Dieta para a quarentena
Os entregadores por aplicativo existem para ajudar àqueles que, por um motivo muito sério, não podem sair de casa para buscar suas próprias compras. Essa semana, por exemplo, chamei um Rappi para me trazer pacotes de Doritos e Pingo D’ouro sabor picanha porque estamos em uma quarentena e o governador mandou não sair.
Eu tinha urgência. Todas as tardes da quarentena me bate uma vontade incontrolável de comer besteiras, quase sempre besteiras salgadas. Mas obviamente não sou mais criança, aprendi desde cedo que é preciso ter autocontrole, e por isso me cuido e só como salgadinho nas tardes de sábado e domingo. De segunda a sexta, faço eu mesma minha pipoca.
Ontem fazia cerca de 90 graus à tarde aqui em São Paulo. Meu namorado vestiu desde cedo uma bermuda marrom e uma camiseta leve de algodão, mas mesmo assim às três da tarde estávamos os dois derretendo de calor dentro de casa, e foi por isso que sugeri a ele que tirasse a blusa, homens sempre puderam andar pelados da cintura para cima.
Ele recusou, dizendo que ficaria parecendo um sorvete de casquinha. Ele acha que ganhou e arredondou a barriga durante o isolamento. Já eu, não tenho a menor dúvida de que não é esse shortinho jeans atolado na bunda que me deixa com celulite – a celulite é minha mesmo, não veio da loja, eu mesma que ganhei comendo Doritos e Pingo D’ouro sabor picanha.
Tenho inveja de quem anda comendo direito nessa pandemia. Tem a Vera, que faz dieta low carb e quando vai ao restaurante japonês consegue pedir tudo sem arroz. Tem a Paula, que faz jejum e passa doze horas só tomando água. Tem o Danilo, que posta foto de salada com grãos e combina as cores de tudo que põe no prato.
Perguntei como é que ele consegue um negócio desses. Ele avisou que aprendeu com a medicina ayurvédica, porque, depois de passar oito semanas comendo só mamão no café da manhã e feijão no almoço, alguma coisa ele tinha que ter aprendido mesmo. Pergunto o que é que dá para fazer no meu caso.
Ele sugere que eu comece com o kefir. O kefir são grãozinhos feitos de microorganismos que, entre outras coisas, ajudam a manter o intestino saudável – e, se meu intestino está guardado dentro desta barriga imensa que adquiri durante a quarentena, mal não pode me fazer.
Só que, ele explica, o kefir não só tem um gosto ruim (e ele imita o gesto que faz quando bebe, com o nariz tampado e os olhos espremidos), como também dá um trabalho gigante para cultivar.
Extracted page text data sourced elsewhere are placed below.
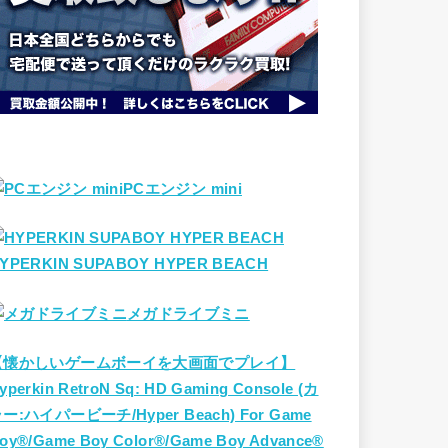
PCエンジン mini
YPERKIN SUPABOY HYPER BEACH
メガドライブミニ
【懐かしいゲームボーイを大画面でプレイ】
yperkin RetroN Sq: HD Gaming Console (カ
ー:ハイパービーチ/Hyper Beach) For Game
oy®/Game Boy Color®/Game Boy Advance®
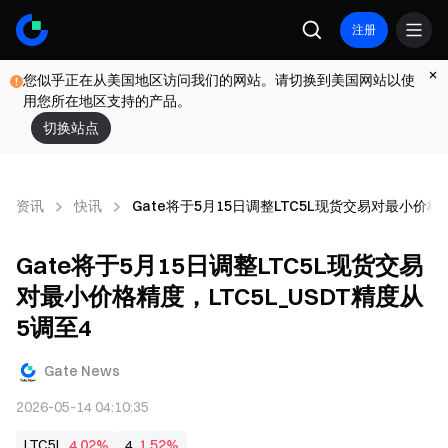
注册
您似乎正在从美国地区访问我们的网站。请切换到美国网站以使
用您所在地区支持的产品。
切换站点
资讯
快讯
Gate将于5月15日调整LTC5L现货交易对最小价格精
Gate将于5月15日调整LTC5L现货交易
对最小价格精度，LTC5L_USDT精度从
5调至4
Gate News
2026-05-14 04:10:35
LTC5L
4.02%
4
1.52%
Tem que ficar dando comida, deixar descansar, trocar, limpar, cuidar para não morrer. O kefir é praticamente igual ao meu filho. Talvez ele também precise fazer aula virtual. Vou ter que pensar sobre qual o limite de horas que dá pra deixar o kefir jogando videogame. E, se o kefir quiser baixar o Tik Tok no celular, vai ter que aceitar que eu coloque controle de conteúdo.
Eu queria ter alugado uma bicicleta ergométrica para deixar na sala durante o isolamento. Parece que não tem espaço suficiente, e era ou a bicicleta ou meu namorado – escolhi ele porque transar com uma ergométrica não deve ser muito prazeroso. Fora que ele faz o melhor misto quente da cidade.
Agora voltei a correr. Boto a máscara, os tênis novos, e saio pelas ruas do bairro sonhando em perder dois quilos por passada. Uma vez escrevi, em uma outra coluna que tive, um texto tirando onda das pessoas que corriam. Eu também era uma pessoa que corria, mas as outras pessoas que corriam não entenderam meu senso de humor e autoironia e ficaram muito bravas com as minhas piadas.
Talvez eu hoje em dia não tenha fôlego e seja um fracasso nas pistas justamente por causa da praga que o pessoal que corre rogou pra mim. Devem ter feito uma amarração esportiva, trago sua contusão em três dias ou o seu dinheiro de volta.
Eu lembro que um leitor muito puto escreveu para o email da coluna e me ameaçou de morte. Eu respondi perguntando se ele pretendia me atropelar com o Mizuno Wave dele. Deve ter sido isso, ando achando, que eu ri dos outros nos anos passados e agora Deus anda rindo de mim com essa celulite toda e o shape de casquinha de sorvete.
Tem dias que dá preguiça ser adulto. Dias em que o bom mesmo era continuar criança, pra comer muito Doritos e Pingo D’ouro sem acumular gordura. Ou quem sabe o bom na verdade era ser kefir, porque aí tinha alguém me cuidando e ainda me comendo todo contente no final.